▶ _Activity_:
Hunt for the word "responsable" across the entries below, copying each line that holds it.

[Data items]

BEGIN

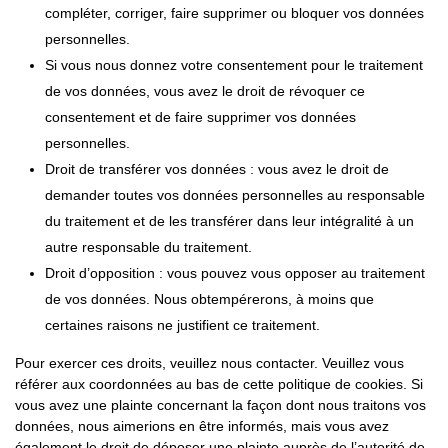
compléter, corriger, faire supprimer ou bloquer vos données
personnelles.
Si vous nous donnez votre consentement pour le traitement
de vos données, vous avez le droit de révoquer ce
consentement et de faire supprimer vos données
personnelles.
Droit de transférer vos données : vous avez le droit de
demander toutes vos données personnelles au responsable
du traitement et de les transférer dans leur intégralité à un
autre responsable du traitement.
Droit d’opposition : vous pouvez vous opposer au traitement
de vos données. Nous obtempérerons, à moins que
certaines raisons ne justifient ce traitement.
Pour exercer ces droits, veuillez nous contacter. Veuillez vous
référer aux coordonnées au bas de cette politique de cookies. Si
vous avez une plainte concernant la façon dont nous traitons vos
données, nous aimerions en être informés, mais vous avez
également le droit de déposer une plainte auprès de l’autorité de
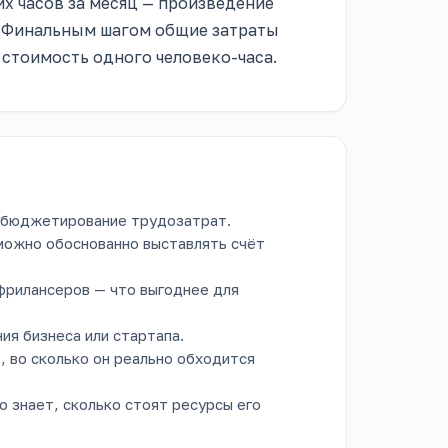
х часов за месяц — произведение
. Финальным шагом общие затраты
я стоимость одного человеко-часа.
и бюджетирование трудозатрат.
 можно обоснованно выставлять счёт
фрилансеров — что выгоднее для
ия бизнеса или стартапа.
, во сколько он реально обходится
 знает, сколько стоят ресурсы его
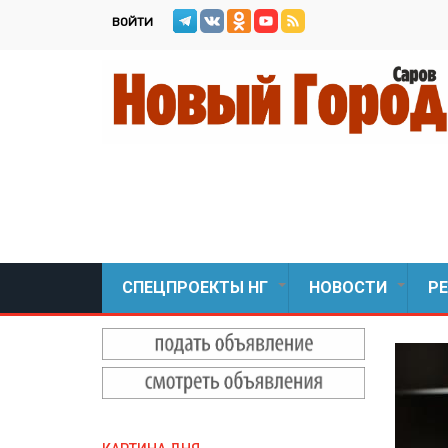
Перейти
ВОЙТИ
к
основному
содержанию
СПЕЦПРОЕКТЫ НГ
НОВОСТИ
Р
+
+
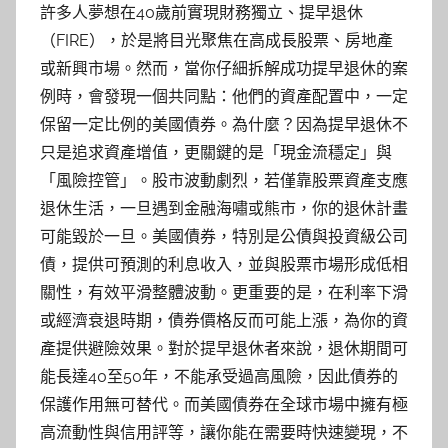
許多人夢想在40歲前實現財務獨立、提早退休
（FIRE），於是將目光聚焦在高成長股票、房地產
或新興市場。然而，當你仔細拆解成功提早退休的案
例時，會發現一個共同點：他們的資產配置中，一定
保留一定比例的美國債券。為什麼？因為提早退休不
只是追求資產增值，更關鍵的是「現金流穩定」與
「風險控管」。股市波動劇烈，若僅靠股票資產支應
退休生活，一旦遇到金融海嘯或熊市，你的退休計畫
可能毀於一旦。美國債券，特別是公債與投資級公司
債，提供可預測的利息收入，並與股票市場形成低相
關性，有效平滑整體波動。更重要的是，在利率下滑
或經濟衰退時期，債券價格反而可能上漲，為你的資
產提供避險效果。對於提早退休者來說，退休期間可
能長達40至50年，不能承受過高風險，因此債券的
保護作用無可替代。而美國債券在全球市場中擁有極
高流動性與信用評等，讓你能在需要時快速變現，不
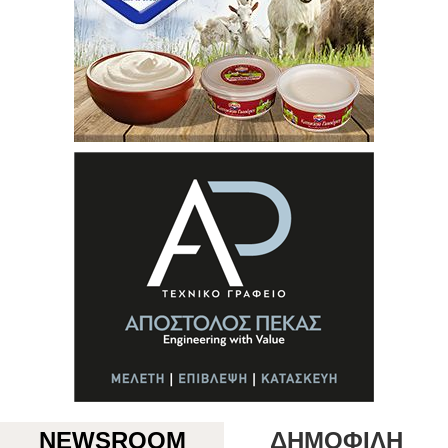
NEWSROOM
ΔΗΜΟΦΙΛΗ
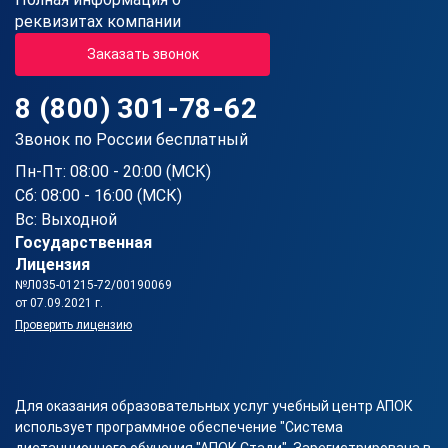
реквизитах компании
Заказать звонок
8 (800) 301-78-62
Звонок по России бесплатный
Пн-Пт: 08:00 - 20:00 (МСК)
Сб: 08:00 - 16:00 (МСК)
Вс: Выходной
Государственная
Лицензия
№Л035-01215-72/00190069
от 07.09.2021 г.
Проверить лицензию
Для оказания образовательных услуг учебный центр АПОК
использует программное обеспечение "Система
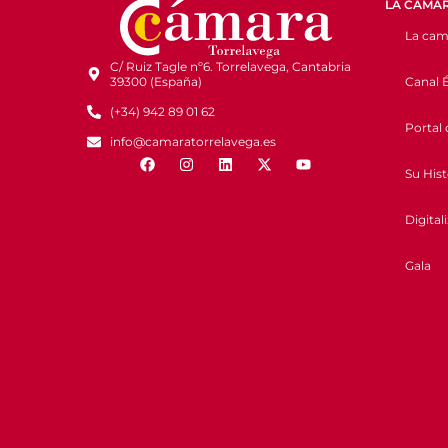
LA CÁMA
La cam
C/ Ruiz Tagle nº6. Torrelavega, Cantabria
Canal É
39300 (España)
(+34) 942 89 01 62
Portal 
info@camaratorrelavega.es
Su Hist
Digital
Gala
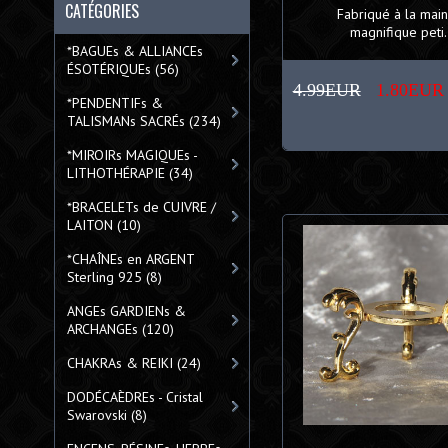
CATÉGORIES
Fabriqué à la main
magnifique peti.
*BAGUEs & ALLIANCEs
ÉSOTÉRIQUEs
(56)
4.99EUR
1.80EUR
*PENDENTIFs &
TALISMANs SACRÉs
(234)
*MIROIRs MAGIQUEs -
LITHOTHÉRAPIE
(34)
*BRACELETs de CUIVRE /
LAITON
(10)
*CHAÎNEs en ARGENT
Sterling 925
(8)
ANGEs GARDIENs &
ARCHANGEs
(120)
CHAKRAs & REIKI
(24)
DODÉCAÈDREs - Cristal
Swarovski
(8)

END

▶ _The completed task_:
demander toutes vos données personnelles au responsable
autre responsable du traitement.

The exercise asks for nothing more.